Вербицкая усмехнулась:

– Зачем тебе в Кембридж? Ты уже сейчас законченный интриган.

Но трубку взяла и позвонила в приемную министерства:

– Мне господина Серова. Вербицкая, завотделом кредитования юридических лиц, «Альфа-Банк». Здравствуйте, Александр Петрович. Вот я по какому вопросу: тут у меня направление ваше на Ксенжика… да-да, но дело в том, что у меня на руках ходатайство перед банком от губернатора области за другого господина. Тоже строителя…. Значит, вы не настаиваете? Значит, я правильно вам позвонила? Ну и прекрасно!

Закончив телефонный разговор, Клара, шумно выдохнув, прищелкнула пальцами:

– Полцарства за кофе! Смотри, дорогой, как руки трясутся. Это у меня от излишней образованности. Скоро и ты будешь таким.

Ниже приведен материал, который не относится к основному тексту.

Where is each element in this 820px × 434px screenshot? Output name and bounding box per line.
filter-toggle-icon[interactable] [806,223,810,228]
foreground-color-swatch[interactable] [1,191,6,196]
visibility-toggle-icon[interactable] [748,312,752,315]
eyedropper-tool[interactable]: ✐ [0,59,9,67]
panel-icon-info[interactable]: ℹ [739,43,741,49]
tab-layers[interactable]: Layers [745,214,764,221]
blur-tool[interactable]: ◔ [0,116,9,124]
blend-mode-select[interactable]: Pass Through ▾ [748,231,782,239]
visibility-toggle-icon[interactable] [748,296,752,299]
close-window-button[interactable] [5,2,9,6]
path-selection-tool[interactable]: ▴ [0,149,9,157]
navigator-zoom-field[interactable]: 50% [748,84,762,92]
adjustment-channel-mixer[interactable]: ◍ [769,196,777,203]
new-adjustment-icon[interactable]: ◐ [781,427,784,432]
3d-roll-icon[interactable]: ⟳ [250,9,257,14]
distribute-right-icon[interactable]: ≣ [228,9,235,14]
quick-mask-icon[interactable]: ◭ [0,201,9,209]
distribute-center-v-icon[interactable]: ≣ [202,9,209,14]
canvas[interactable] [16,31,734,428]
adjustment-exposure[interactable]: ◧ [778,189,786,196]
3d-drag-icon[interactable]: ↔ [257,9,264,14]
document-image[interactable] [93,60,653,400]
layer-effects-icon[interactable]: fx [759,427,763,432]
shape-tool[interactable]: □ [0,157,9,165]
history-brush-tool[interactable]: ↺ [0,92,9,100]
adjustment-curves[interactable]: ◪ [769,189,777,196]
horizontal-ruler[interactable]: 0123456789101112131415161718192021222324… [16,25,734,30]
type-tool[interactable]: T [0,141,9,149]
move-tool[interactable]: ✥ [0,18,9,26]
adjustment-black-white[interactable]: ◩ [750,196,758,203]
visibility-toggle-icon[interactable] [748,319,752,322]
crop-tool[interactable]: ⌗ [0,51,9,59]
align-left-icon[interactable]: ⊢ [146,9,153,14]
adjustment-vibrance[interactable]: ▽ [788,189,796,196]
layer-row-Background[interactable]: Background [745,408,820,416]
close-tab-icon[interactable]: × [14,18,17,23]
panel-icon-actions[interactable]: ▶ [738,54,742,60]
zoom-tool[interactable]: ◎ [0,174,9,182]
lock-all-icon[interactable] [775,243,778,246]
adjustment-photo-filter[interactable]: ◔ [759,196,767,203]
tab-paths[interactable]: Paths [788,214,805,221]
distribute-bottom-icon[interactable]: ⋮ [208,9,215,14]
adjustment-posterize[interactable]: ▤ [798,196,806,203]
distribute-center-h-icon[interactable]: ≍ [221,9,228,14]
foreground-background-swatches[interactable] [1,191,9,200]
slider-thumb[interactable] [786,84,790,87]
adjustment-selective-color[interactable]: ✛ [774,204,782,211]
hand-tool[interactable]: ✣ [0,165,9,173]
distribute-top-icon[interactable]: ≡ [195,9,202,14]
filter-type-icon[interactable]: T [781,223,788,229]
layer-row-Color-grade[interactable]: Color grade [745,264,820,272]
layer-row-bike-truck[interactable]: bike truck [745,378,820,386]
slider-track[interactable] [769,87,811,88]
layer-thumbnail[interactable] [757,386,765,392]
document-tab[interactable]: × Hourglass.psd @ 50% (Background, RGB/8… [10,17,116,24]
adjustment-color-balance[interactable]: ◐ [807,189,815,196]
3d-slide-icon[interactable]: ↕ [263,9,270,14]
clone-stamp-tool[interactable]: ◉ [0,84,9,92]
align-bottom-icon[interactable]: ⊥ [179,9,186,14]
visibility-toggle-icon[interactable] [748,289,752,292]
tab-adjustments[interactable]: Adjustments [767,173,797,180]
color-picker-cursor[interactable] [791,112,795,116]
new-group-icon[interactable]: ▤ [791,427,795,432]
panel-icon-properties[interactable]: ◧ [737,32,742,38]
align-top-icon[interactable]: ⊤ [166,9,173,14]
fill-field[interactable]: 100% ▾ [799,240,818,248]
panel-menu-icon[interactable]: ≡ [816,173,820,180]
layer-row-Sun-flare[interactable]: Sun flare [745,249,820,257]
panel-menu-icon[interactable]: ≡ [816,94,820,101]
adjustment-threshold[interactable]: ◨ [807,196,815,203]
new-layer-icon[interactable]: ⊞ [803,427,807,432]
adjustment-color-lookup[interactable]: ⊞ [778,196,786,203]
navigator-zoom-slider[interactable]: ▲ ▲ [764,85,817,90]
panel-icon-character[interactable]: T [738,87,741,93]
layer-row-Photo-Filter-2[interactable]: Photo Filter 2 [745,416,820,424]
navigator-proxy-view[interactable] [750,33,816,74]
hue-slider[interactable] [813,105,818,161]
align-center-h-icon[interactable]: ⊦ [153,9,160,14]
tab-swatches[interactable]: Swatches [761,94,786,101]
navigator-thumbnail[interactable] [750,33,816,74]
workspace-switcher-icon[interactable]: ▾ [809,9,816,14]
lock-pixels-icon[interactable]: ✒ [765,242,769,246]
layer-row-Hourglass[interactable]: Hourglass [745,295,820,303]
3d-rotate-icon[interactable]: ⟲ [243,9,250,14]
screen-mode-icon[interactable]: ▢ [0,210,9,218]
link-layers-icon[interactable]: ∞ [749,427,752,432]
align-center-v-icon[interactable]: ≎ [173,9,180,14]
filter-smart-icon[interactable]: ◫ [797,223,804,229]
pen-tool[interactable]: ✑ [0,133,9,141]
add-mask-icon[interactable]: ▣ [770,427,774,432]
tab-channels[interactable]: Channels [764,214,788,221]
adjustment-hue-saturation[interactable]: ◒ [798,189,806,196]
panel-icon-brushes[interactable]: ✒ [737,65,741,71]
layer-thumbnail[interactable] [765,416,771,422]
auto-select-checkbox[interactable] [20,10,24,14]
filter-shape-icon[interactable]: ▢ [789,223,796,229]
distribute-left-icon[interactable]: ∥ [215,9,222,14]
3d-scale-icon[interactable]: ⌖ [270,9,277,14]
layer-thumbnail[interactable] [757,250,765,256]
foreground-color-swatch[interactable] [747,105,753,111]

От недостаточной, – подумал Инночкин про образованность кандидата наук, но спорить не стал, а потопал в коридор к кулеру за кофе.

Попив и успокоившись, Клара разговорилась:

– Давай после Кембриджа в мой отдел – к чуткой и доброй начальнице. Поднатаскаешься и на мое место.

– А ты куда?

– Под тебя. В производственном, конечно, смысле.

– Милая, ты же прекрасно знаешь: я – строитель и строить люблю.

– Да знаю я, что и кого ты любишь! Я для тебя – лишь ступень карьеры, орудие, так сказать, производства.

– Ты от меня устала? – Инночкин поднялся. – Как соскучишься, позвони.

Он уже был у дверей, Клара сказала:

– Да это я так, со зла бабского. Знала же, кого полюбила: ты у меня тот еще хам, но хам справедливый – зря в бутылку не лезешь и благодарностью за добро преисполнен. Ты не обижайся – это пройдет.

– Знаю, только не надо меня успокаивать. Я с трехлетнего возраста уяснил, что люди все далеки от идеала. А ты, пока не поздно еще, обрати драгоценное внимание на второго соискателя – молодой, разведенный…

– Ты про Ксенжика?

– Про него.

– Ага, испугался! Вот иди и подумай, как ведешь себя, неблагодарный.

Вербицкая показала Косте язык.

Рубахин отзвонился через два дня.

– Ты прости меня – подзагулял.

– Да все нормально – путевка наша.

– Я про «папу» тебе обещал… «Папы» не было.

– И здесь все устроилось: мы сыграли на его имени – враг разбит и позорно бежал.

Мир наш завязан на балансе черного и белого, хорошего и плохого. Самое опасное состояние – это когда человек восклицает: остановись, мгновение, ты прекрасно! Но мгновение не замирает, а сразу за ним наступает черная полоса шириной во всю оставшуюся жизнь. И от этого не застрахован никто.

Пусть все будет хорошо, думал Костя Инночкин, просчитывая возможные вариации предстоящей учебы в Кембридже, но еще лучше, когда для полного блаженства или окончательной и громогласной победы всегда не хватает какой-то малости. Так надежней….


3


Прошло два года и еще немного.

– А вот и наш Диккенс воротился из Англии! – встретил Костю на пороге офиса не самой широкой из своих улыбок Рубахин.

– Что-то не так? – рука, протянутая для рукопожатия, повисла в воздухе.

– Да все не так. Проходи, садись, закуривай. Сейчас на оперативку соберутся специалисты – сам и услышишь. Давно приехал?

Костя присел, закурил, ответил:

– Четыре дня как в России. Из них два в Челябинске. Визиты к родне, туда-сюда…

– Теперь на работу? Ну, молодца – вовремя: у нас тут сплошной завал.